WASHINGTON (Reuters) - A multi-bank settlement with regulators over past foreclosure abuses ran into new problems when some borrowers received smaller checks than they should have, the Federal Reserve said on Wednesday.
Some 4.2 million people are receiving checks as part of the deal mortgage servicers reached with the Office of the Comptroller of the Currency (OCC) and the Fed to settle allegations they improperly foreclosed on borrowers and made other processing mistakes during the U.S. housing crisis.
The amounts of the checks were determined based on rubrics approved by regulators. But the Fed said it became aware on Tuesday that some consumers whose loans were serviced by units of Goldman Sachs or Morgan Stanley had received checks for less than they amount they should have received.
About 96,000 people received the wrong amounts, the Fed said.
Rust Consulting, the firm chosen to manage the checks, will send an additional payment to those borrowers on May 17, the Fed said. The error was first reported by the New York Times.
“This is the worst settlement I have seen in my life, and it should be reopened,” Representative Elijah Cummings, a Maryland Democrat, said in a statement.
He and other lawmakers have severely criticized the settlement, which they say is not transparent and has been plagued with errors.
Regulators ordered the servicers to conduct case-by-case reviews of loan files for borrowers whose homes were in foreclosure in 2009 and 2010 after banks admitted to “robosigning” documents and other servicing mistakes that led them to improperly seize some people’s homes.
But that process proved time-consuming and expensive, with the banks paying about $2 billion in fees to outside consultants that were hired to conduct the reviews.
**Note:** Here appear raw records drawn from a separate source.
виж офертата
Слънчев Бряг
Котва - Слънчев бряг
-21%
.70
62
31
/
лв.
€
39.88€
So regulators called off the reviews and reached a $9.3 billion settlement with servicers including units of Bank of America Corp (BAC.N), Citigroup Inc (C.N), JPMorgan Chase & Co (JPM.N), and Wells Fargo & Co (WFC.N). About $3.6 billion was to go toward cash payments to borrowers.
Borrowers are supposed to be compensated based on a dozen categories meant to assess where they were in the foreclosure process.
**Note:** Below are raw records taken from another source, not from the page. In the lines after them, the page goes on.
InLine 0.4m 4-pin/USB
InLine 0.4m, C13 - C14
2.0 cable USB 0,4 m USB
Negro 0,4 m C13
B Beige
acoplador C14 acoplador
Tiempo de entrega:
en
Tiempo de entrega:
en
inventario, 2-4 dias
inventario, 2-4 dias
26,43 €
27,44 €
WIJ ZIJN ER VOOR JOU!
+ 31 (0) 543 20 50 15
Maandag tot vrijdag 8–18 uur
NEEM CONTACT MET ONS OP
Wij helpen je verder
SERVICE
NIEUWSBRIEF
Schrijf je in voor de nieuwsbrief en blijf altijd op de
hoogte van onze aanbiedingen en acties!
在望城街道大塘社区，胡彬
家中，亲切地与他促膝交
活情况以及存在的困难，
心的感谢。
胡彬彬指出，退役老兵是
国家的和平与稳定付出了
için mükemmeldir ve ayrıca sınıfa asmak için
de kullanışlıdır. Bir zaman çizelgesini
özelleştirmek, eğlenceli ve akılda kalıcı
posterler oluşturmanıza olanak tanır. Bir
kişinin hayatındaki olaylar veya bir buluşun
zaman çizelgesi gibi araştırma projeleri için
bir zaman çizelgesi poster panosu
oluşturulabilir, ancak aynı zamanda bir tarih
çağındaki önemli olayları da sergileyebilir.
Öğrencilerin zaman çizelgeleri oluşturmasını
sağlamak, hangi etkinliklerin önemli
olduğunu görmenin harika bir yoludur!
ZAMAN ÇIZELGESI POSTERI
Two banks, Morgan Stanley (MS.N) and Goldman Sachs (GS.N), entered into separate settlements and agreed to pay more to some borrowers whose loans were serviced by units those two banks used to own but have since sold.
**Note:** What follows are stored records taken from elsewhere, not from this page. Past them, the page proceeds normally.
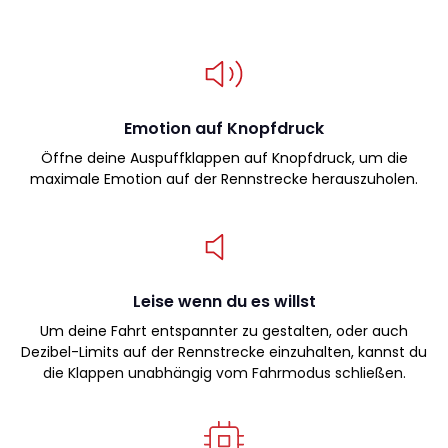
Emotion auf Knopfdruck
Öffne deine Auspuffklappen auf Knopfdruck, um die
maximale Emotion auf der Rennstrecke herauszuholen.
Leise wenn du es willst
Um deine Fahrt entspannter zu gestalten, oder auch
Dezibel-Limits auf der Rennstrecke einzuhalten, kannst du
die Klappen unabhängig vom Fahrmodus schließen.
New checks from Rust Consulting will make up the difference between what those people should have received and what was in their original checks, the Fed said.
“The Federal Reserve will continue to closely monitor the payment agreement and Rust’s work in distributing checks under the agreement,” the regulator said.
In a statement, Rust Consulting blamed the problem on a clerical error and said it had corrected the mistake and plans to mail The supplemental checks soon.
This is not the first mistake reported in connection with the foreclosure review checks. The Fed said in April that some borrowers had trouble cashing their checks, but those problems were said to be fixed.
As of the close of business on Tuesday, about 2.1 million checks had been cashed totaling $1.9 billion, the OCC said.